::: Task input :::
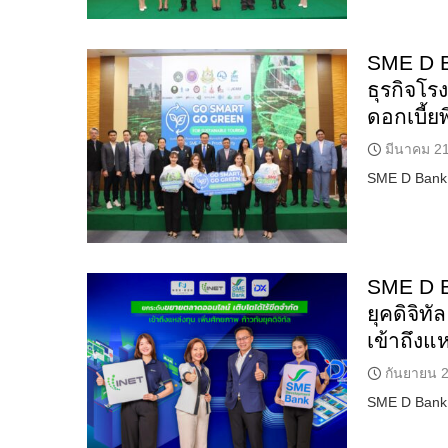
SME D B
ธุรกิจโร
ดอกเบี้ย
มีนาคม 21
SME D Bank 
SME D Ba
ยุคดิจิท
เข้าถึงแ
กันยายน 2
SME D Bank 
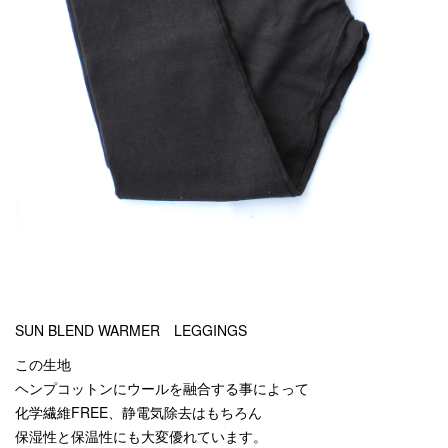
SUN BLEND WARMER LEGGINGS
この生地
ヘンプコットンにウールを融合する事によって
化学繊維FREE、静電気除去はもちろん
保湿性と保温性にも大変優れています。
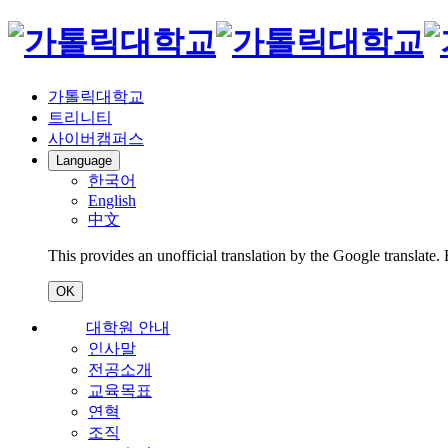
가톨릭대학교
트리니티
사이버캠퍼스
Language
한국어
English
中文
This provides an unofficial translation by the Google translate.
OK
대학원 안내
인사말
전공소개
교육목표
연혁
조직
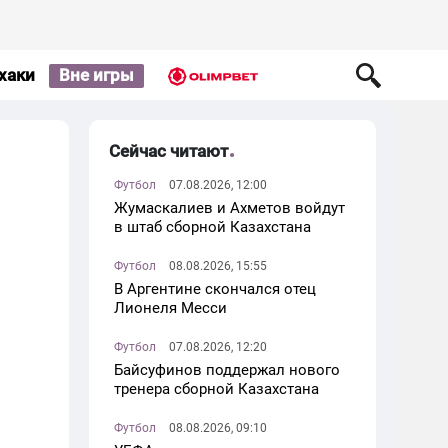
хаки
Вне игры
Сейчас читают
Футбол
07.08.2026, 12:00
Жумаскалиев и Ахметов войдут
в штаб сборной Казахстана
Футбол
08.08.2026, 15:55
В Аргентине скончался отец
Лионеля Месси
Футбол
07.08.2026, 12:20
Байсуфинов поддержал нового
тренера сборной Казахстана
Футбол
08.08.2026, 09:10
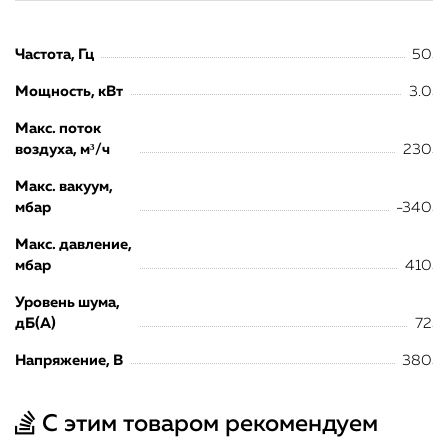
Частота, Гц
50
Мощность, кВт
3.0
Макс. поток
воздуха, м³/ч
230
Макс. вакуум,
мбар
-340
Макс. давление,
мбар
410
Уровень шума,
дБ(А)
72
Напряжение, В
380
С этим товаром рекомендуем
:::
[Exercise prompt] The answer must be the full listing, restated word for word, with no pictures in it.

[Written response]
SME D B
ธุรกิจโร
ดอกเบี้ย
มีนาคม 21
SME D Bank 
SME D Ba
ยุคดิจิท
เข้าถึงแ
กันยายน 2
SME D Bank 
SUN BLEND WARMER LEGGINGS
この生地
ヘンプコットンにウールを融合する事によって
化学繊維FREE、静電気除去はもちろん
保湿性と保温性にも大変優れています。
가톨릭대학교
트리니티
사이버캠퍼스
Language
한국어
English
中文
This provides an unofficial translation by the Google translate.
OK
대학원 안내
인사말
전공소개
교육목표
연혁
조직
хаки
Вне игры
Сейчас читают
Футбол
07.08.2026, 12:00
Жумаскалиев и Ахметов войдут
в штаб сборной Казахстана
Футбол
08.08.2026, 15:55
В Аргентине скончался отец
Лионеля Месси
Футбол
07.08.2026, 12:20
Байсуфинов поддержал нового
тренера сборной Казахстана
Футбол
08.08.2026, 09:10
Частота, Гц
50
Мощность, кВт
3.0
Макс. поток
воздуха, м³/ч
230
Макс. вакуум,
мбар
-340
Макс. давление,
мбар
410
Уровень шума,
дБ(А)
72
Напряжение, В
380
С этим товаром рекомендуем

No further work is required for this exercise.